| 要旨トップ | 本企画の概要 | | 日本生態学会第65回全国大会 (2018年3月、札幌) 講演要旨 ESJ65 Abstract |
企画集会 T09-1 (Presentation in Organized Session)
There are many concepts and measures of beta diversity and related similarity/differentiation indices. The variance framework (derived from the total variance of a community species abundance matrix) and diversity decomposition (based on partitioning gamma diversity into alpha and beta components) are two major approaches.
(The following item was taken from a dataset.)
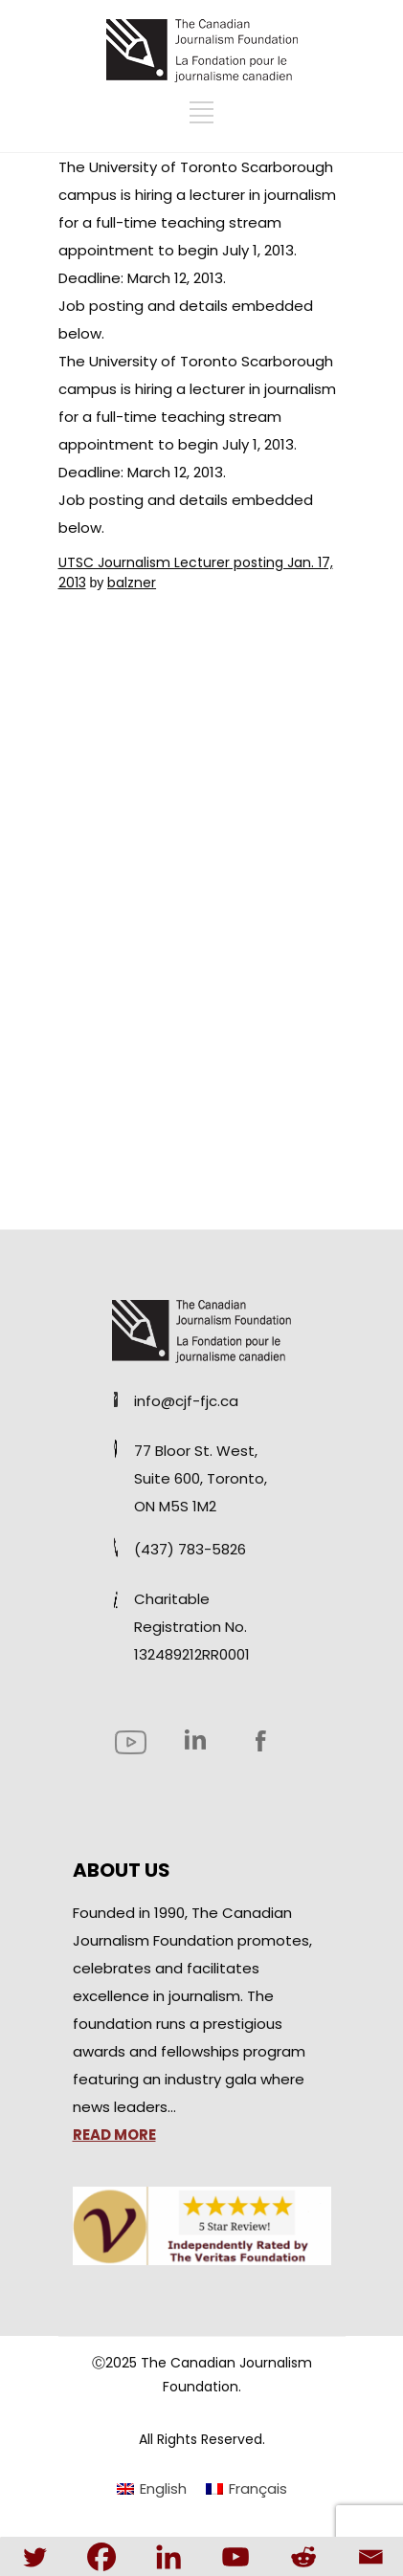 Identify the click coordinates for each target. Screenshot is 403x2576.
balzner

Chao and Chiu (2016, Methods in Ecology and Evolution, 7, 919-928) established a bridge by extending and modifying each approach so that both lead to the same classes of similarity/differentiation measures, which range in the interval [0, 1] and which can be compared across multiple sets of communities. The bridging work includes two major steps: (1) Extending the variance of community data to a class of divergence measures and use normalization to remove these measures’ constraints by alpha, gamma and total abundance. The resulting normalized divergence measures are legitimate differentiation measures. (2) Adopting a modified definition/formula of alpha diversity in the multiplicative decomposition approach based on Hill numbers; the resulting beta component can be transformed to quantify similarity/differentiation in species abundance distributions among communities. Then, the similarity/differentiation measures obtained from the extended variance framework turn out to be identical to those from the modified diversity decomposition. A real example using corals is given for illustration.